* [Dataset extract]:

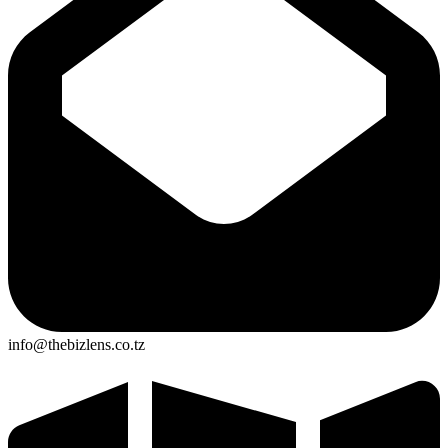
info@thebizlens.co.tz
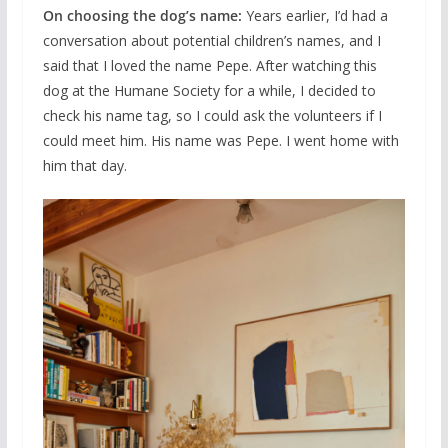
On choosing the dog’s name:
Years earlier, I’d had a
conversation about potential children’s names, and I
said that I loved the name Pepe. After watching this
dog at the Humane Society for a while, I decided to
check his name tag, so I could ask the volunteers if I
could meet him. His name was Pepe. I went home with
him that day.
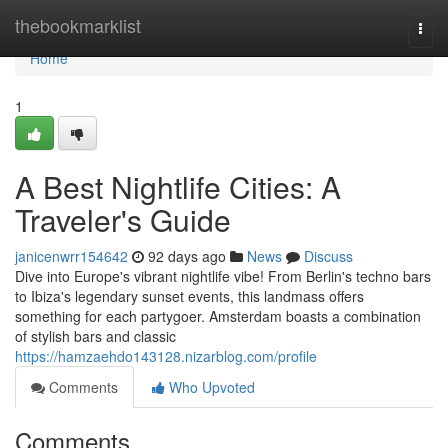
Home
thebookmarklist
Togg
navi
Home
1
A Best Nightlife Cities: A
Traveler's Guide
janicenwrr154642
92 days ago
News
Discuss
Dive into Europe's vibrant nightlife vibe! From Berlin's techno bars
to Ibiza's legendary sunset events, this landmass offers
something for each partygoer. Amsterdam boasts a combination
of stylish bars and classic
https://hamzaehdo143128.nizarblog.com/profile
Comments
Who Upvoted
Comments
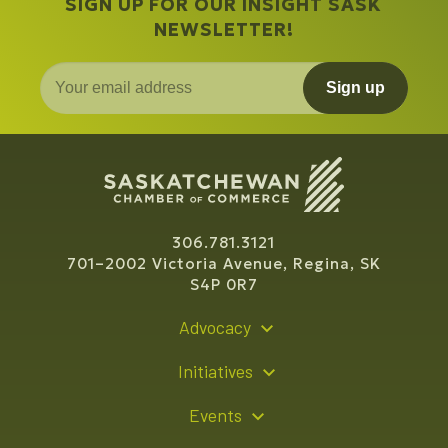
SIGN UP FOR OUR INSIGHT SASK
NEWSLETTER!
Sign up
306.781.3121
701–2002 Victoria Avenue, Regina, SK
S4P 0R7
Advocacy
Policy Recommendations
Initiatives
Young Entrepreneur Bursary Program
Events
Indigenous Business Directory
Events Calendar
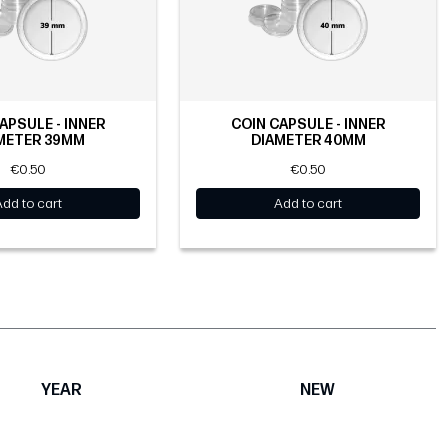
APSULE - INNER
COIN CAPSULE - INNER
METER 39MM
DIAMETER 40MM
€0.50
€0.50
Add to cart
Add to cart
YEAR
NEW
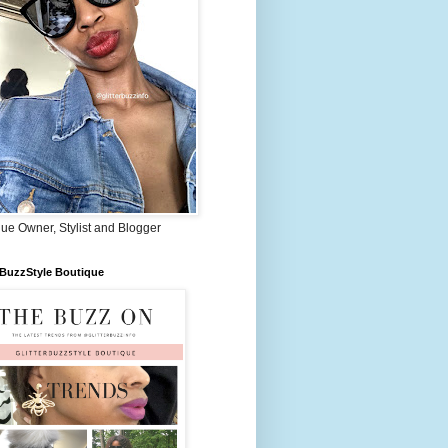
ue Owner, Stylist and Blogger
rBuzzStyle Boutique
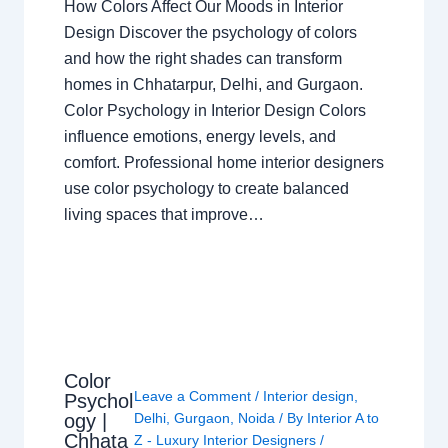
How Colors Affect Our Moods in Interior
Design Discover the psychology of colors
and how the right shades can transform
homes in Chhatarpur, Delhi, and Gurgaon.
Color Psychology in Interior Design Colors
influence emotions, energy levels, and
comfort. Professional home interior designers
use color psychology to create balanced
living spaces that improve…
Color
Leave a Comment
/
Interior design
,
Psychol
ogy |
Delhi
,
Gurgaon
,
Noida
/ By
Interior A to
Chhata
Z - Luxury Interior Designers
/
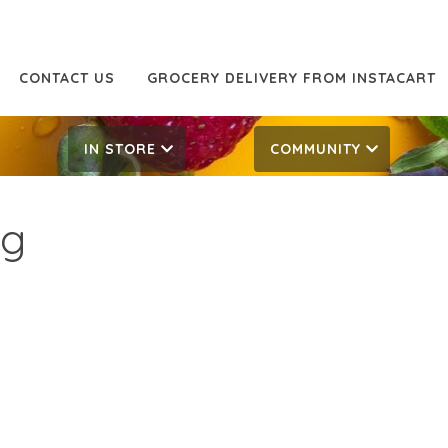
CONTACT US
GROCERY DELIVERY FROM INSTACART
IN STORE
COMMUNITY
og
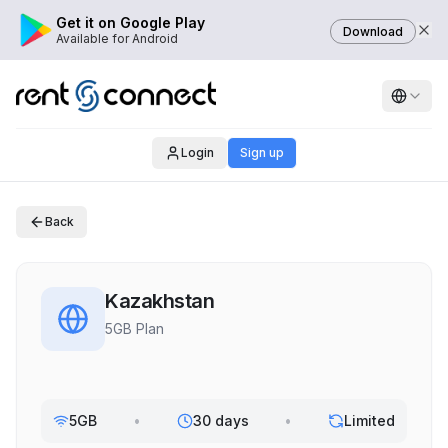
Get it on Google Play
Download
Available for Android
Login
Sign up
Back
Kazakhstan
5GB Plan
5GB
•
30 days
•
Limited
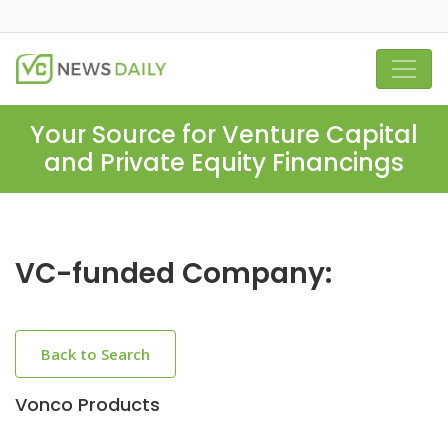
Your Source for Venture Capital
and Private Equity Financings
VC-funded Company:
Back to Search
Vonco Products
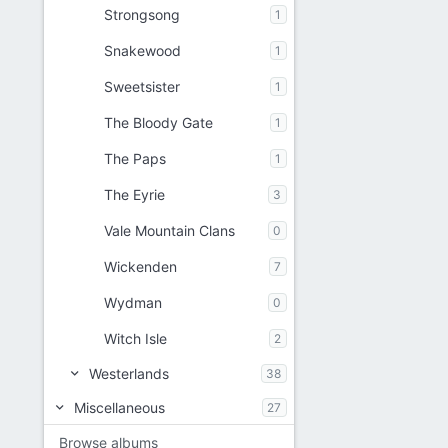
Strongsong
1
Snakewood
1
Sweetsister
1
The Bloody Gate
1
The Paps
1
The Eyrie
3
Vale Mountain Clans
0
Wickenden
7
Wydman
0
Witch Isle
2
Westerlands
38
Miscellaneous
27
Browse albums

* [Exercise]: Whichever lines of the data include the word "Delhi", pull them out.

* [Response below]:
homes in Chhatarpur, Delhi, and Gurgaon.
Delhi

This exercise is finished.